With an eye toward the future, the Wolverines went on a tear on the recruiting trail over the last few months, securing 22 new commits for the 2024 recruiting class and two from the 2025 class since the end of the 2022 season.

The biggest of these recruits came in the form of 2024 quarterback Jadyn Davis, a top-10 quarterback prospect from North Carolina, on March 31. As we saw with the commitment of McCarthy in the 2021 class, blue-chip quarterbacks can pay dividends not only with their own talent, but in their ability to aid in the recruitment of other solid players.
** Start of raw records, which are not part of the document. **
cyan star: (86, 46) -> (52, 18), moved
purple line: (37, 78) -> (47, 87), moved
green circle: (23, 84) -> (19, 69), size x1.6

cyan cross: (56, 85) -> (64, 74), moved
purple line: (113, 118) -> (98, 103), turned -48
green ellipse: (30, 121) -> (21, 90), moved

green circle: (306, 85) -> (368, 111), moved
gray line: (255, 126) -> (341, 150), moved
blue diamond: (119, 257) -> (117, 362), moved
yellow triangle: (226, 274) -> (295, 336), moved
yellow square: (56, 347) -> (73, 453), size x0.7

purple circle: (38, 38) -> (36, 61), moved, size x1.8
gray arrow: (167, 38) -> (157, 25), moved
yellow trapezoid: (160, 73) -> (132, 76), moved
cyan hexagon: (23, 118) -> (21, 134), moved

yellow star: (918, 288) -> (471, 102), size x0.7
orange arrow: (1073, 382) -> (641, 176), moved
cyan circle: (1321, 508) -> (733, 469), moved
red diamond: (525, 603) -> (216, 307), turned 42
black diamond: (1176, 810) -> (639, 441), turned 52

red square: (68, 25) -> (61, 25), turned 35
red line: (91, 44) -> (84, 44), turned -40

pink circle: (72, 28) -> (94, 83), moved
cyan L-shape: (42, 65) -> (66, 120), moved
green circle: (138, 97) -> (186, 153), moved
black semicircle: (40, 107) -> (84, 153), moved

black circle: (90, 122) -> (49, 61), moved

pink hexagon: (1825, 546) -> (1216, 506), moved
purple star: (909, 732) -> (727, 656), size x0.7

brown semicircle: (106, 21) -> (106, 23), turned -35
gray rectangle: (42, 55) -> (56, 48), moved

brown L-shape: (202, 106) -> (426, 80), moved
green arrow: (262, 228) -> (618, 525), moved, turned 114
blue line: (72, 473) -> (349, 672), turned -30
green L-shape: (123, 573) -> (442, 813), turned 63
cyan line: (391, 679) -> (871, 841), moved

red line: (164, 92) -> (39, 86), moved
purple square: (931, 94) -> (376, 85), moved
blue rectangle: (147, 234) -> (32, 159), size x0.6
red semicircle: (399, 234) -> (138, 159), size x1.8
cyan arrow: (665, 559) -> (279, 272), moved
Michigan’s 2024 recruiting class is already up to 27 commits and should continue to grow throughout the season. The class is currently ranked No. 8 nationally according to the 247Sports Composite and was even considered the best in the nation this spring. The Wolverines’ resurgence on the trail won’t be fully recognized until we see these players on the field, but it’s noteworthy nonetheless.

Revamped Big House

Michigan Stadium received some pretty notable upgrades this offseason. The most significant of these comes in the form of new and expanded video boards at the north and south ends of the stadium. The new boards come in at a whopping 152-by-55 feet, compared to 85-by-45 feet previously.

Additionally, a new LED lighting system was installed, which is equipped with color-changing capability allowing for music-synced light shows at night games. A new sound system was also installed. These upgrades signal a desire from the Athletic Department to solidify Michigan Stadium’s place as one of the best atmospheres in all of college football.